His wife, on the other hand, I didn’t know at all, not even her name; and if I didn’t miss my guess it was his wife who’d be relevant here because that was where the Vestals came in. Early December is when the nocturnal rite of the Good Goddess is held at the senior consul’s house, with the guy’s wife playing hostess, and last night had been the night. The ceremony involves only women, and only those at the top of the social tree. Galba, along with every other male and male animal in the house, would’ve been thrown out on his ear while his wife, the Vestals and a pretty large slice of Rome’s female beautiful and good did whatever the hell they do that evening after dark and then partied until dawn with not a man in the place.
Only this year, obviously, they hadn’t. Something had gone wrong, and in the morning when the barriers came up Junia Torquata had sent Bubbling George to look for me.

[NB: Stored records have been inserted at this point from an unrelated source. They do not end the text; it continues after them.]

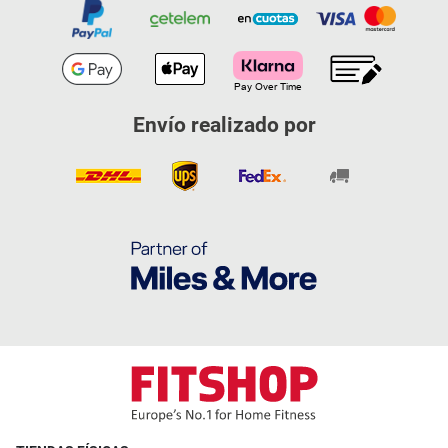
Envío realizado por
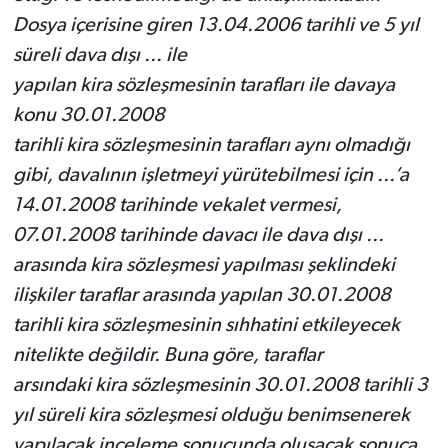
Dosya içerisine giren 13.04.2006 tarihli ve 5 yıl
süreli dava dışı ... ile
yapılan kira sözleşmesinin tarafları ile davaya
konu 30.01.2008
tarihli kira sözleşmesinin tarafları aynı olmadığı
gibi, davalının işletmeyi yürütebilmesi için ...’a
14.01.2008 tarihinde vekalet vermesi,
07.01.2008 tarihinde davacı ile dava dışı ...
arasında kira sözleşmesi yapılması şeklindeki
ilişkiler taraflar arasında yapılan 30.01.2008
tarihli kira sözleşmesinin sıhhatini etkileyecek
nitelikte değildir. Buna göre, taraflar
arsındaki kira sözleşmesinin 30.01.2008 tarihli 3
yıl süreli kira sözleşmesi olduğu benimsenerek
yapılacak inceleme sonucunda oluşacak sonuca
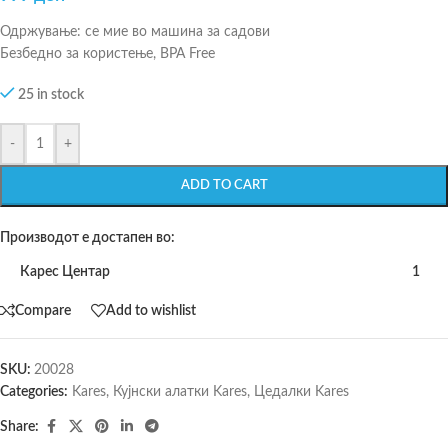
Одржување: се мие во машина за садови
Безбедно за користење, BPA Free
25 in stock
-
+
ADD TO CART
Производот е достапен во:
Карес Центар
1
Compare
Add to wishlist
SKU:
20028
Categories:
Kares
,
Кујнски алатки Kares
,
Цедалки Kares
Share:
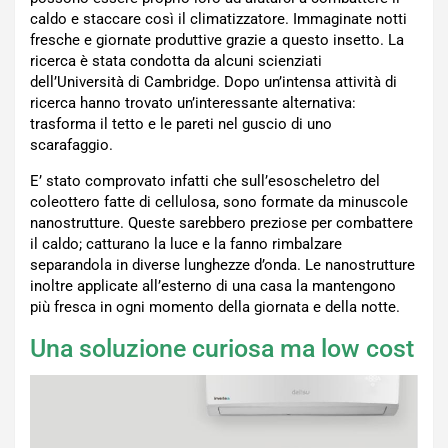
caldo e staccare così il climatizzatore. Immaginate notti
fresche e giornate produttive grazie a questo insetto. La
ricerca è stata condotta da alcuni scienziati
dell’Università di Cambridge. Dopo un’intensa attività di
ricerca hanno trovato un’interessante alternativa:
trasforma il tetto e le pareti nel guscio di uno
scarafaggio.
E’ stato comprovato infatti che sull’esoscheletro del
coleottero fatte di cellulosa, sono formate da minuscole
nanostrutture. Queste sarebbero preziose per combattere
il caldo; catturano la luce e la fanno rimbalzare
separandola in diverse lunghezze d’onda. Le nanostrutture
inoltre applicate all’esterno di una casa la mantengono
più fresca in ogni momento della giornata e della notte.
Una soluzione curiosa ma low cost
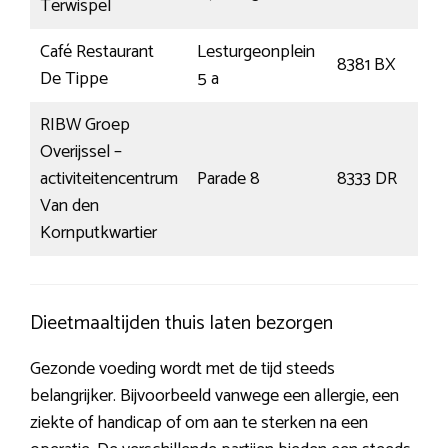
Terwispel
Café Restaurant
Lesturgeonplein
8381 BX
V
De Tippe
5 a
RIBW Groep
Overijssel –
activiteitencentrum
Parade 8
8333 DR
S
Van den
Kornputkwartier
Dieetmaaltijden thuis laten bezorgen
Gezonde voeding wordt met de tijd steeds
belangrijker. Bijvoorbeeld vanwege een allergie, een
ziekte of handicap of om aan te sterken na een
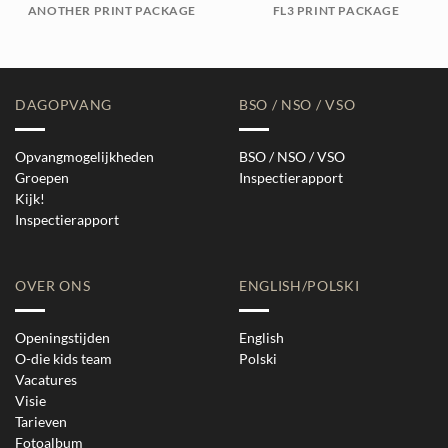
ANOTHER PRINT PACKAGE
FL3 PRINT PACKAGE
DAGOPVANG
BSO / NSO / VSO
Opvangmogelijkheden
BSO / NSO / VSO
Groepen
Inspectierapport
Kijk!
Inspectierapport
OVER ONS
ENGLISH/POLSKI
Openingstijden
English
O-die kids team
Polski
Vacatures
Visie
Tarieven
Fotoalbum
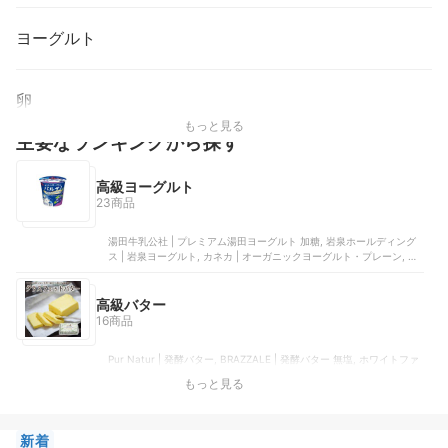
ヨーグルト
卵
もっと見る
主要なランキングから探す
高級ヨーグルト
23商品
湯田牛乳公社 | プレミアム湯田ヨーグルト 加糖, 岩泉ホールディング
ス | 岩泉ヨーグルト, カネカ | オーガニックヨーグルト・プレーン, 地
球屋プレミアム | 極上よーぐると, タカハシ乳業 | ヨーグルト | T-Y4
高級バター
16商品
Pur Natur | 発酵バター, BRAZZALE | 発酵バター 無塩, ホワイトファ
ーメント | 2種のバター食べ比べセット, ECHIRE | バターブロック 有
もっと見る
塩, 山中牧場 | プレミアムバター
新着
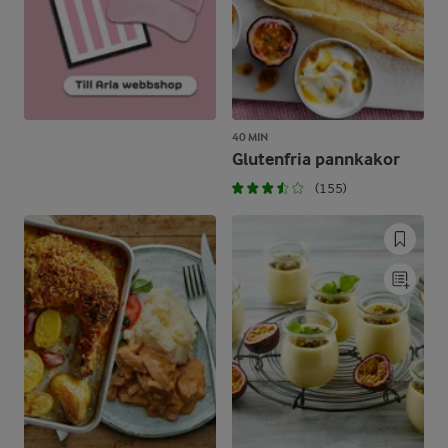
40 MIN
Glutenfria pannkakor
(155)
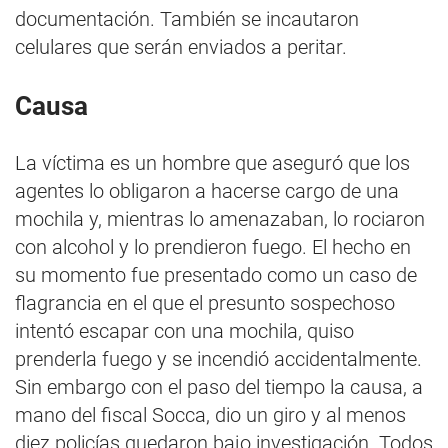
documentación. También se incautaron
celulares que serán enviados a peritar.
Causa
La víctima es un hombre que aseguró que los
agentes lo obligaron a hacerse cargo de una
mochila y, mientras lo amenazaban, lo rociaron
con alcohol y lo prendieron fuego. El hecho en
su momento fue presentado como un caso de
flagrancia en el que el presunto sospechoso
intentó escapar con una mochila, quiso
prenderla fuego y se incendió accidentalmente.
Sin embargo con el paso del tiempo la causa, a
mano del fiscal Socca, dio un giro y al menos
diez policías quedaron bajo investigación. Todos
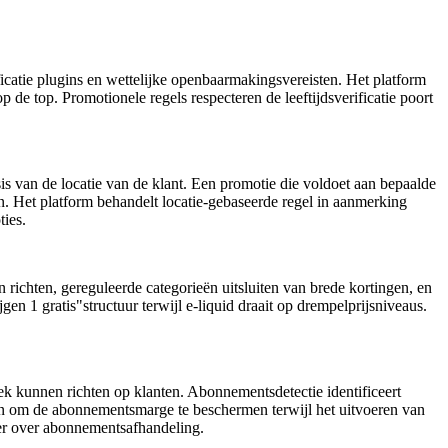
atie plugins en wettelijke openbaarmakingsvereisten. Het platform
de top. Promotionele regels respecteren de leeftijdsverificatie poort
is van de locatie van de klant. Een promotie die voldoet aan bepaalde
gen. Het platform behandelt locatie-gebaseerde regel in aanmerking
ies.
n richten, gereguleerde categorieën uitsluiten van brede kortingen, en
en 1 gratis"structuur terwijl e-liquid draait op drempelprijsniveaus.
kunnen richten op klanten. Abonnementsdetectie identificeert
en om de abonnementsmarge te beschermen terwijl het uitvoeren van
r over abonnementsafhandeling.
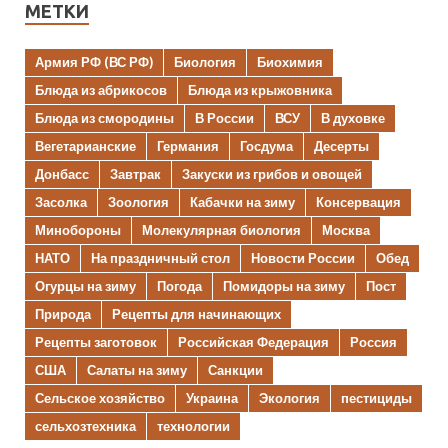
МЕТКИ
Армия РФ (ВС РФ)
Биология
Биохимия
Блюда из абрикосов
Блюда из крыжовника
Блюда из смородины
В России
ВСУ
В духовке
Вегетарианские
Германия
Госдума
Десерты
Донбасс
Завтрак
Закуски из грибов и овощей
Засолка
Зоология
Кабачки на зиму
Консервация
Минобороны
Молекулярная биология
Москва
НАТО
На праздничный стол
Новости России
Обед
Огурцы на зиму
Погода
Помидоры на зиму
Пост
Природа
Рецепты для начинающих
Рецепты заготовок
Российская Федерация
Россия
США
Салаты на зиму
Санкции
Сельское хозяйство
Украина
Экология
пестициды
сельхозтехника
технологии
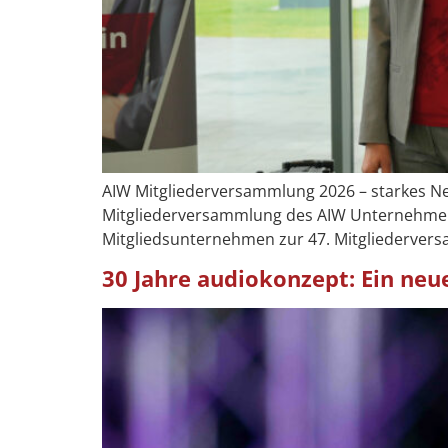
AIW Mitgliederversammlung 2026 – starkes N
Mitgliederversammlung des AIW Unternehmen
Mitgliedsunternehmen zur 47. Mitgliederve
30 Jahre audiokonzept: Ein neue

That last bit was what really bugged. ‘A death’, Bubbling George had said, and he’d said it very carefully, which implied that it was the word Torquata had told him to use. A death, not a murder. Murder I could’ve understood as the reason for hauling me away from my porridge, but there again Vestals don’t get murdered: they’re about as sacred as you can get in Rome, and you don’t mess with them, nohow, no way, never. Oh, sure, when they go out – and Vestals are as free to come and go as anyone – they have complimentary Axemen bodyguards, but that’s only because of who they are, not for protection. A Vestal could walk through the Subura end to end alone with a purse stuffed with gold pieces any time of the day or night, and not a mugger would touch a single hair of her six-tressed head. He wouldn’t dare. Just the thought of murdering a Vestal made my scalp crawl.
Also, Torquata wasn’t the sort of person to call a spade a digging implement. If she said a death, then that was what she’d meant.
It just didn’t make sense.
The other question, of course, was why me?
I settled back against the cushions. I had the feeling I wasn’t going to enjoy this at all.